» **Instructions to follow**
How many lines in these entries contain the string "August"? Reply with the number alone.

*** Working data Section Begins ***

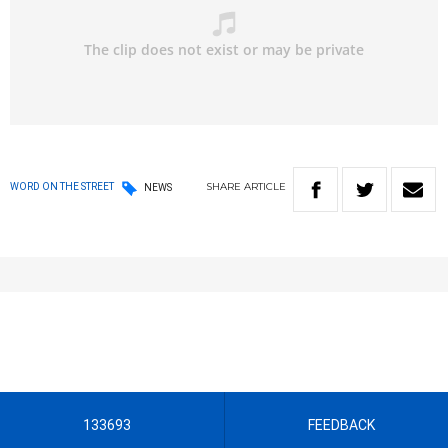
SHARE
ARTICLE
WORD ON THE STREET
NEWS
133693
FEEDBACK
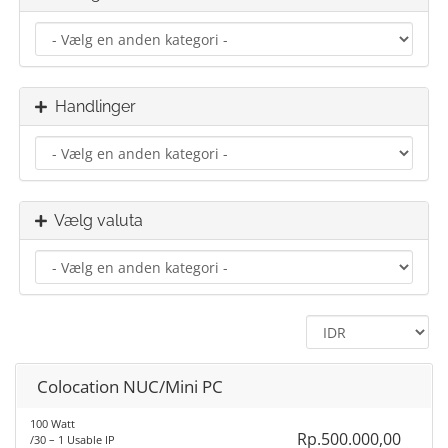
Handlinger
Vælg valuta
Colocation NUC/Mini PC
100 Watt
Rp.500.000,00
/30 – 1 Usable IP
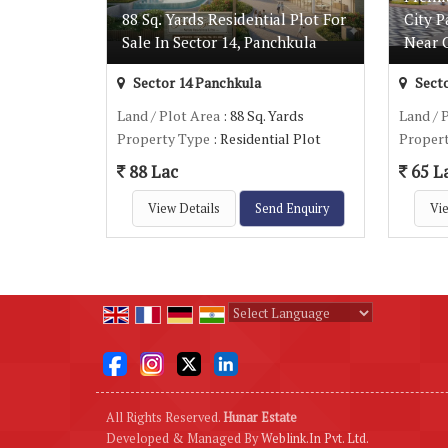
88 Sq. Yards Residential Plot For
City P
Sale In Sector 14, Panchkula
Near 
Sector 14 Panchkula
Secto
Land / Plot Area
: 88 Sq. Yards
Land / 
Property Type
: Residential Plot
Proper
88 Lac
65 L
View Details
Send Enquiry
Vie
Powered by
Translate
All Rights Reserved.
Hunar Estate
Developed & Managed By
Weblink.In Pvt. Ltd.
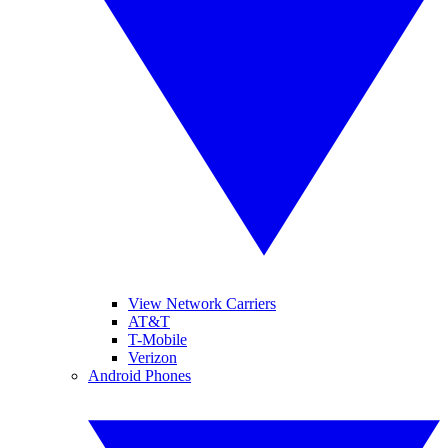
View Network Carriers
AT&T
T-Mobile
Verizon
Android Phones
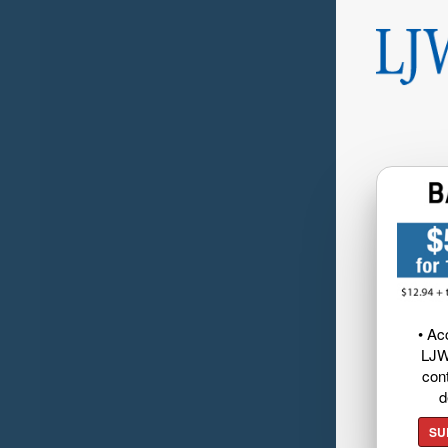
• Ac
LJW
cont
d
SU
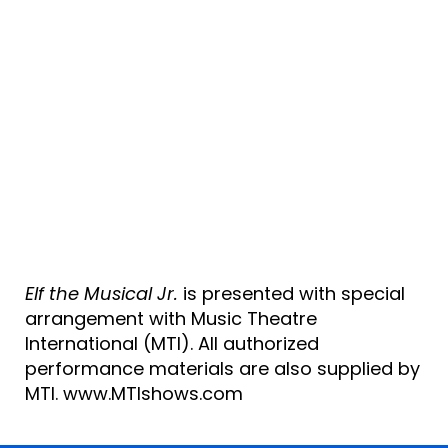
Elf the Musical Jr.
is presented with special
arrangement with Music Theatre
International (MTI). All authorized
performance materials are also supplied by
MTI. www.MTIshows.com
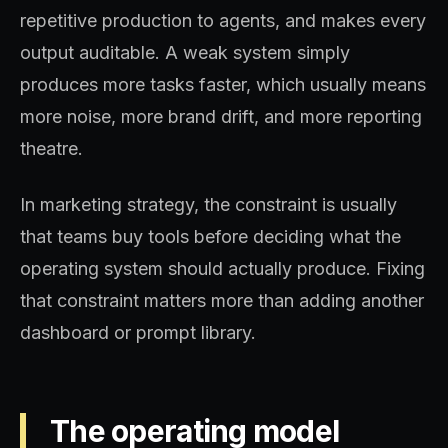
repetitive production to agents, and makes every
output auditable. A weak system simply
produces more tasks faster, which usually means
more noise, more brand drift, and more reporting
theatre.
In marketing strategy, the constraint is usually
that teams buy tools before deciding what the
operating system should actually produce. Fixing
that constraint matters more than adding another
dashboard or prompt library.
The operating model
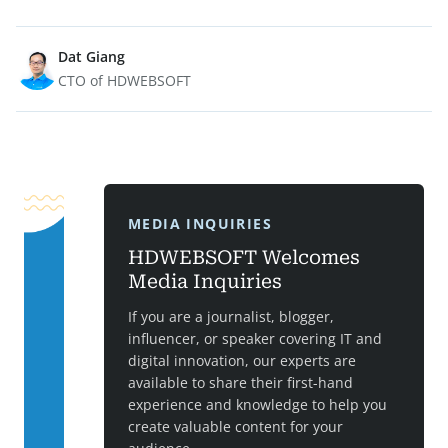
Dat Giang
CTO of HDWEBSOFT
MEDIA INQUIRIES
HDWEBSOFT Welcomes
Media Inquiries
If you are a journalist, blogger,
influencer, or speaker covering IT and
digital innovation, our experts are
available to share their first-hand
experience and knowledge to help you
create valuable content for your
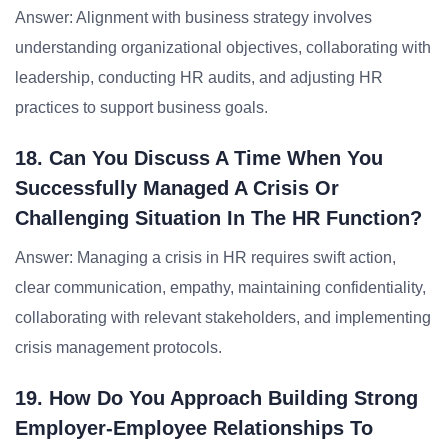
Answer: Alignment with business strategy involves
understanding organizational objectives, collaborating with
leadership, conducting HR audits, and adjusting HR
practices to support business goals.
18. Can You Discuss A Time When You
Successfully Managed A Crisis Or
Challenging Situation In The HR Function?
Answer: Managing a crisis in HR requires swift action,
clear communication, empathy, maintaining confidentiality,
collaborating with relevant stakeholders, and implementing
crisis management protocols.
19. How Do You Approach Building Strong
Employer-Employee Relationships To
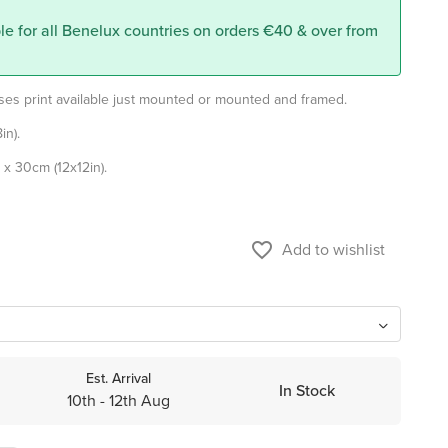
le for all Benelux countries on orders €40 & over from
oses print available just mounted or mounted and framed.
in).
x 30cm (12x12in).
favorite_border
Add to wishlist
Est. Arrival
In Stock
10th - 12th Aug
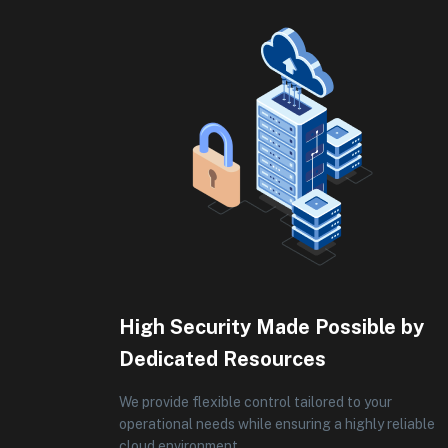
High Security Made Possible by
Dedicated Resources
We provide flexible control tailored to your
operational needs while ensuring a highly reliable
cloud environment.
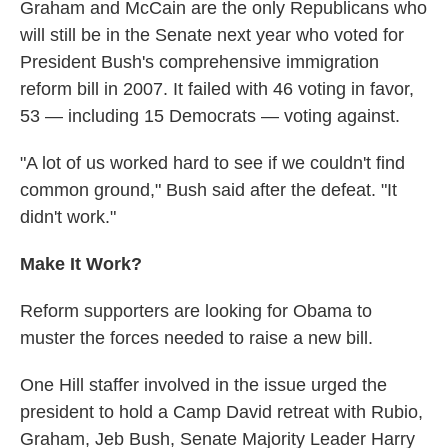
Graham and McCain are the only Republicans who
will still be in the Senate next year who voted for
President Bush's comprehensive immigration
reform bill in 2007. It failed with 46 voting in favor,
53 — including 15 Democrats — voting against.
"A lot of us worked hard to see if we couldn't find
common ground," Bush said after the defeat. "It
didn't work."
Make It Work?
Reform supporters are looking for Obama to
muster the forces needed to raise a new bill.
One Hill staffer involved in the issue urged the
president to hold a Camp David retreat with Rubio,
Graham, Jeb Bush, Senate Majority Leader Harry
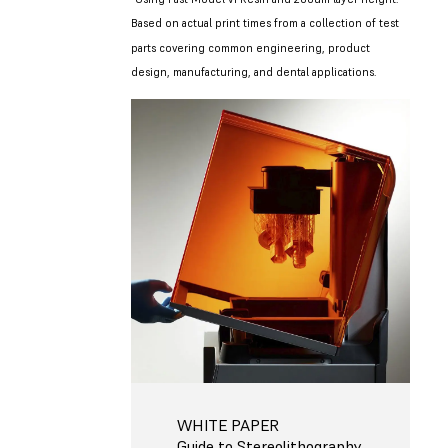
Based on actual print times from a collection of test
parts covering common engineering, product
design, manufacturing, and dental applications.
WHITE PAPER
Guide to Stereolithography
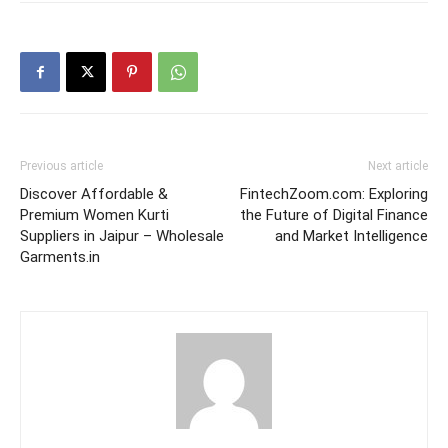
Previous article
Next article
Discover Affordable &
FintechZoom.com: Exploring
Premium Women Kurti
the Future of Digital Finance
Suppliers in Jaipur – Wholesale
and Market Intelligence
Garments.in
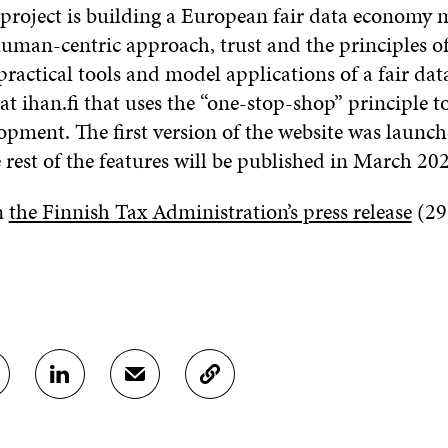
 project is building a European fair data economy 
uman-centric approach, trust and the principles of
practical tools and model applications of a fair da
 at ihan.fi that uses the “one-stop-shop” principle t
opment. The first version of the website was launch
rest of the features will be published in March 20
n
the Finnish Tax Administration’s press release
(29
S
S
C
H
H
O
A
A
P
R
R
Y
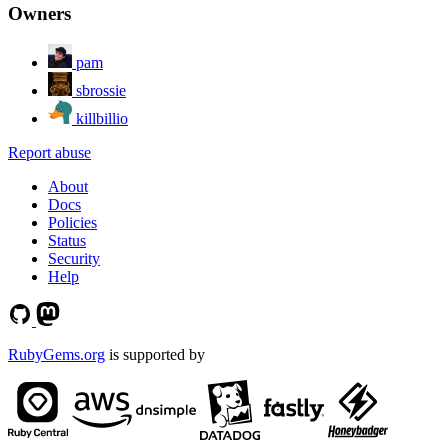
Owners
pam
sbrossie
killbillio
Report abuse
About
Docs
Policies
Status
Security
Help
RubyGems.org
is supported by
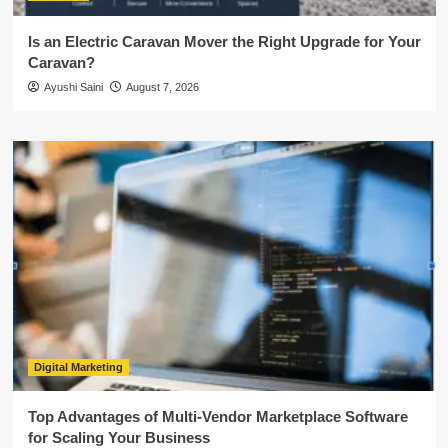
Is an Electric Caravan Mover the Right Upgrade for Your
Caravan?
Ayushi Saini
August 7, 2026
Digital Marketing
Top Advantages of Multi-Vendor Marketplace Software
for Scaling Your Business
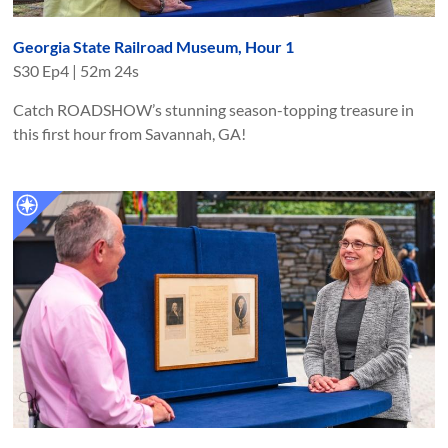
Georgia State Railroad Museum, Hour 1
S
30
Ep
4
|
52m 24s
Catch ROADSHOW’s stunning season-topping treasure in
this first hour from Savannah, GA!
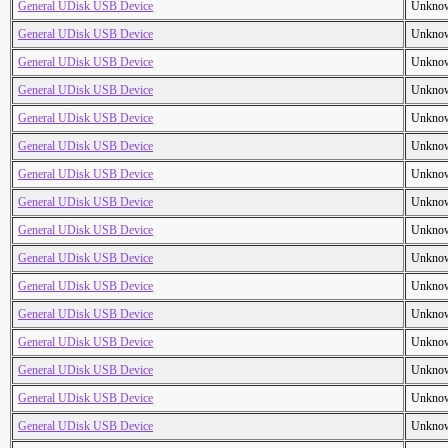
General UDisk USB Device
Unkno
General UDisk USB Device
Unkno
General UDisk USB Device
Unkno
General UDisk USB Device
Unkno
General UDisk USB Device
Unkno
General UDisk USB Device
Unkno
General UDisk USB Device
Unkno
General UDisk USB Device
Unkno
General UDisk USB Device
Unkno
General UDisk USB Device
Unkno
General UDisk USB Device
Unkno
General UDisk USB Device
Unkno
General UDisk USB Device
Unkno
General UDisk USB Device
Unkno
General UDisk USB Device
Unkno
General UDisk USB Device
Unkno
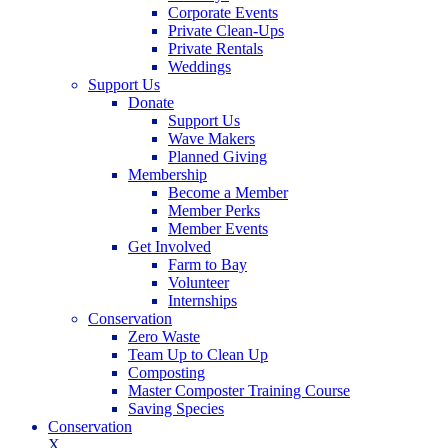
Corporate Events
Private Clean-Ups
Private Rentals
Weddings
Support Us
Donate
Support Us
Wave Makers
Planned Giving
Membership
Become a Member
Member Perks
Member Events
Get Involved
Farm to Bay
Volunteer
Internships
Conservation
Zero Waste
Team Up to Clean Up
Composting
Master Composter Training Course
Saving Species
Conservation
X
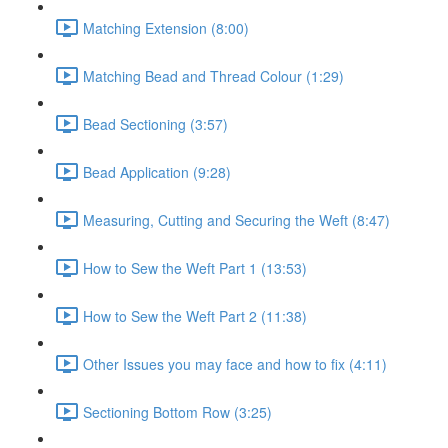
Matching Extension (8:00)
Matching Bead and Thread Colour (1:29)
Bead Sectioning (3:57)
Bead Application (9:28)
Measuring, Cutting and Securing the Weft (8:47)
How to Sew the Weft Part 1 (13:53)
How to Sew the Weft Part 2 (11:38)
Other Issues you may face and how to fix (4:11)
Sectioning Bottom Row (3:25)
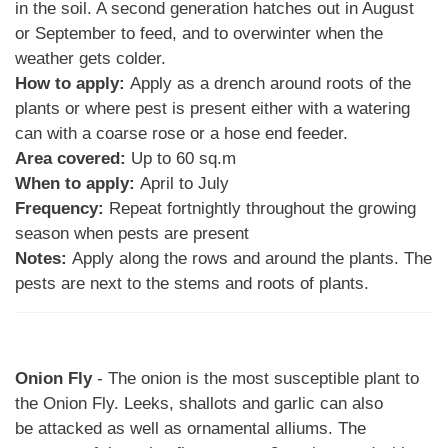
in the soil. A second generation hatches out in August
or September to feed, and to overwinter when the
weather gets colder.
How to apply:
Apply as a drench around roots of the
plants or where pest is present either with a watering
can with a coarse rose or a hose end feeder.
Area covered:
Up to 60 sq.m
When to apply:
April to July
Frequency:
Repeat fortnightly throughout the growing
season when pests are present
Notes:
Apply along the rows and around the plants. The
pests are next to the stems and roots of plants.
Onion Fly
- The onion is the most susceptible plant to
the Onion Fly. Leeks, shallots and garlic can also
be attacked as well as ornamental alliums. The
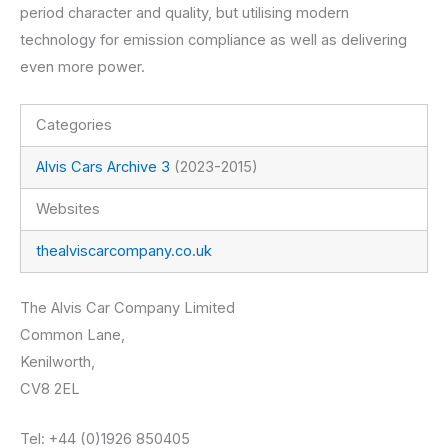
period character and quality, but utilising modern
technology for emission compliance as well as delivering
even more power.
Categories
Alvis Cars Archive 3
(2023-2015)
Websites
thealviscarcompany.co.uk
The Alvis Car Company Limited
Common Lane,
Kenilworth,
CV8 2EL
Tel: +44 (0)1926 850405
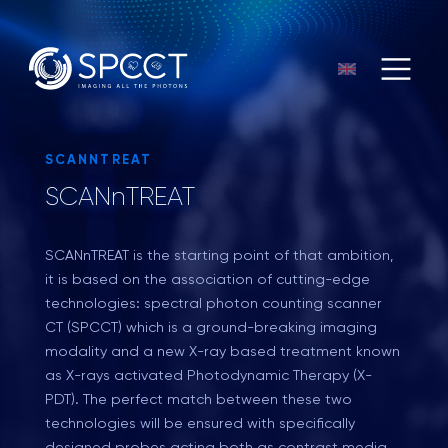
SCANNTREAT
SCANnTREAT
SCANnTREAT
is the starting point of that ambition,
it is based on the association of cutting-edge
technologies: spectral photon counting scanner
CT (SPCCT) which is a ground-breaking imaging
modality and a new X-ray based treatment known
as X-rays activated Photodynamic Therapy (X-
PDT). The perfect match between these two
technologies will be ensured with specifically
designed probes acting both as contrast media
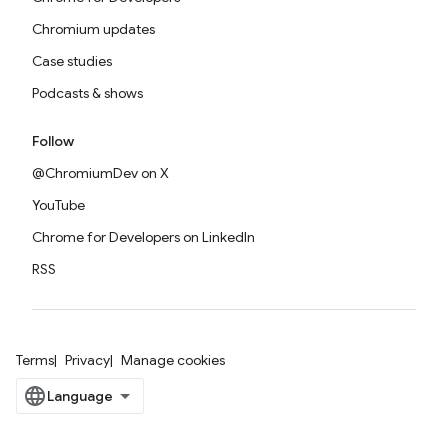
Chromium updates
Case studies
Podcasts & shows
Follow
@ChromiumDev on X
YouTube
Chrome for Developers on LinkedIn
RSS
Terms
Privacy
Manage cookies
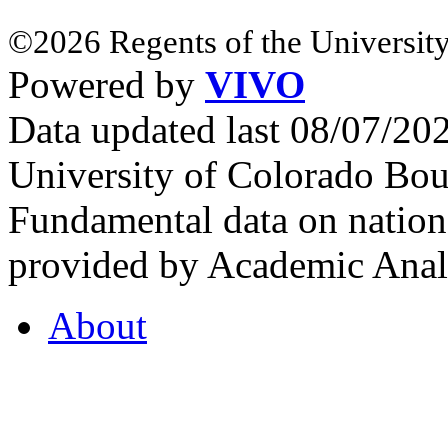
©2026 Regents of the University
Powered by
VIVO
Data updated last 08/07/2
University of Colorado Bou
Fundamental data on nationa
provided by Academic Analy
About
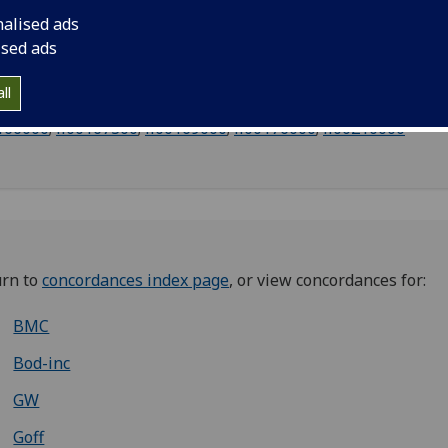
nalised ads
ised ads
ll
013000
;
ii00016000
;
ii00027000
;
ii00048000
;
ii00153000
;
ii00
166000
;
ii00167300
;
ii00169000
;
ii00176000
;
ii00210000
urn to
concordances index page
, or view concordances for:
BMC
Bod-inc
GW
Goff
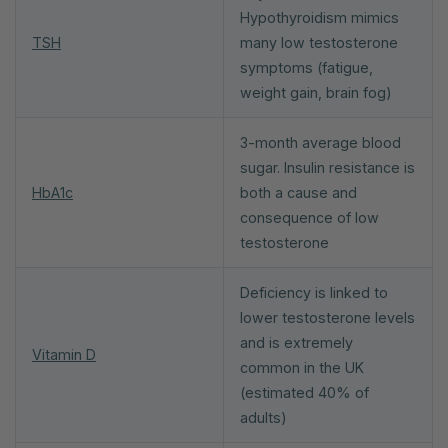
Hypothyroidism mimics
TSH
many low testosterone
symptoms (fatigue,
weight gain, brain fog)
3-month average blood
sugar. Insulin resistance is
HbA1c
both a cause and
consequence of low
testosterone
Deficiency is linked to
lower testosterone levels
and is extremely
Vitamin D
common in the UK
(estimated 40% of
adults)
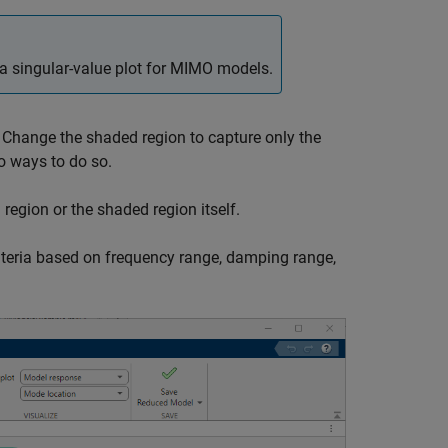
a singular-value plot for MIMO models.
. Change the shaded region to capture only the
o ways to do so.
region or the shaded region itself.
riteria based on frequency range, damping range,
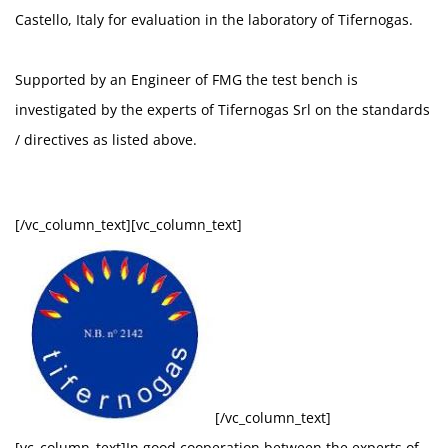
Castello, Italy for evaluation in the laboratory of Tifernogas.
Supported by an Engineer of FMG the test bench is
investigated by the experts of Tifernogas Srl on the standards
/ directives as listed above.
[/vc_column_text][vc_column_text]
[/vc_column_text]
[vc_column_text]In good cooperation between the experts of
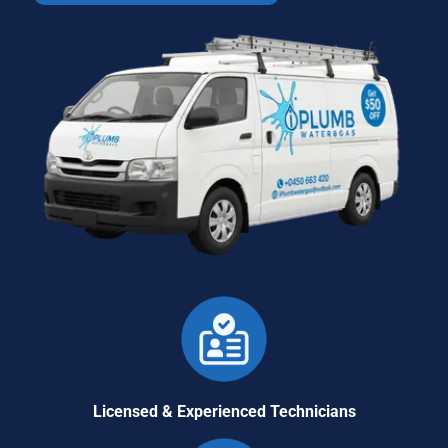
Licensed & Experienced Technicians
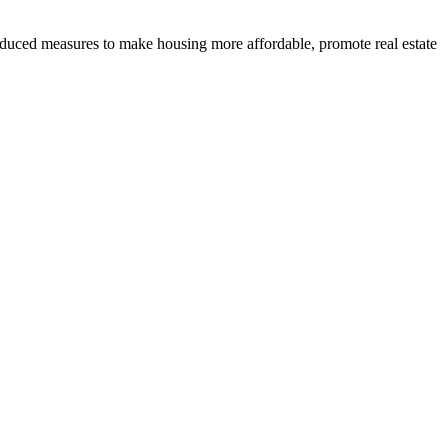
roduced measures to make housing more affordable, promote real estate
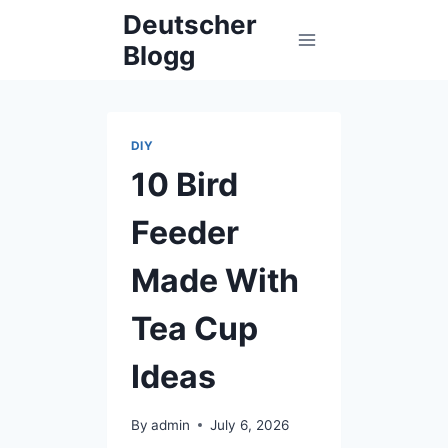
Skip
Deutscher
to
Blogg
content
DIY
10 Bird
Feeder
Made With
Tea Cup
Ideas
By
admin
July 6, 2026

*** Working data Section Ends ***

» **Output of the exercise**
2